Once the weather starts to chill, some people look forward to their daily dose of pumpkin-spiced anything or making crockpot meals, while others prefer the scarier side of the season. And while it’s always fun to prepare and celebrate Halloween by carving pumpkins, welcoming trick-or-treaters, and bobbing for apples, you might want to delve even deeper into the spooky holiday by peppering their lawns with faux frights like DIY gravestones, 12-foot skeletons, and blow-up monsters. 

However, for some homes, there is a dark, downright chilling side involving real-life scares. Some of these haunted locations aren’t for the faint of heart, featuring things that go bump in the night and mysterious sightings of previous owners. This Halloween, enjoy the stories of five of the spookiest homes in the United States and decide if you want to visit in the future — if you dare.

Winchester Mystery House 

San Jose, California

Sarah Winchester, an heiress to the Winchester Repeating Arms fortune, originally purchased her two-story farmhouse in 1866, following the death of her husband, Wirt Winchester.
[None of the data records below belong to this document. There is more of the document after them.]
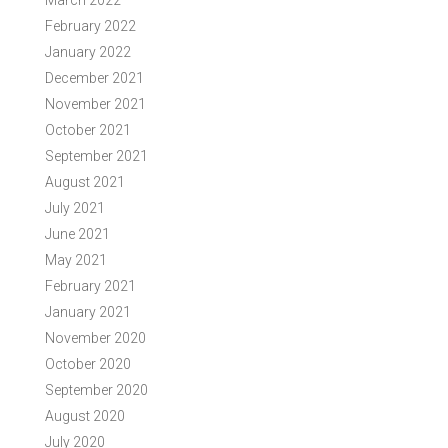
March 2022
February 2022
January 2022
December 2021
November 2021
October 2021
September 2021
August 2021
July 2021
June 2021
May 2021
February 2021
January 2021
November 2020
October 2020
September 2020
August 2020
July 2020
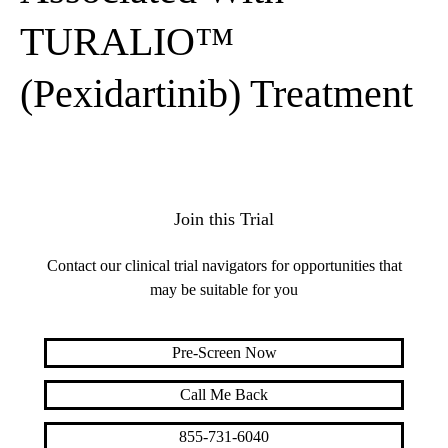
TURALIO™
(Pexidartinib) Treatment
Join this Trial
Contact our clinical trial navigators for opportunities that
may be suitable for you
Pre-Screen Now
Call Me Back
855-731-6040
Seemingly in an effort to appease the ghosts of people killed by Winchester rifles, she kept adding onto the home until her death in 1922. By the time of Winchester’s passing, the original eight-room farmhouse had expanded to include 160 rooms with a total of 10,000 windows, six kitchens, and 13 bathrooms. Today, the Winchester Mystery House showcases doors to nowhere, staircases to the ceiling, and sightings of Clyde, the resident ghost.

Lizzie Borden House

Fall River, Massachusetts

Although Lizzie Borden was acquitted of the 1892 deaths of her parents, her memory and the house where the infamous crime took place live on. The home retains most of the original furniture and artifacts from the investigation, and has been turned into a bed-and-breakfast. Of course, some visitors have reported ghostly sightings. 

Sallie House

Atchison, Kansas

The Sallie House started innocently enough as the residence of Atchison’s local doctor, complete with examination rooms downstairs while his family lived on the second floor. At some point in the early 1900s, a six-year-old Sallie was in great pain, and the physician diagnosed a near-rupturing appendix. Crucially, he reportedly operated on her before the anesthesia kicked in, and the child did not survive the operation. Now, Sallie is said to haunt the house. Today folks can take a one-hour tour or stay overnight, although seances, Ouija boards, and attempts to cleanse the house are forbidden. Visitors and paranormal experts have experienced seemingly cold rooms, physical touches, and objects moving independently.

Pittock Mansion

Portland, Oregon

The Pittock Mansion is a haunted home that doesn’t have a sordid tale to tell. Henry Pittock, a newspaper publisher, and his wife, Georgiana, completed construction on their home in 1914. Although they only enjoyed the house for four years, the property remained in the family until it was sold in 1958. It fell into disrepair and was ultimately saved from demolition by the citizens of Portland. Today, it operates as a historic house museum frequented by visitors and spirits, who indicate their presence with footsteps and rose-scented fragrances. Those who have experienced the hauntings sense the ghosts are kind and are most likely those of the Pittocks, who have every right to enjoy their beautiful home for eternity. 

House of the Seven Gables

Salem, Massachusetts

If there’s one place in the United States that exudes the paranormal, it’s Salem, where the infamous witch trials took place in the late 1600s. The Turner-Ingersoll Mansion, nicknamed the House of the Seven Gables due to its construction, was built around the same time and has a vast history. With owners that included a merchant, sea captain, and the author Nathaniel Hawthorne, the home has centuries of history. As a result, some believe ghosts linger, such as a phantom boy playing in the attic and a man traversing the stairs. Whether or not you believe in ghosts is up to you, but some of the paranormal evidence in these locations is undeniable no matter where your viewpoint lies.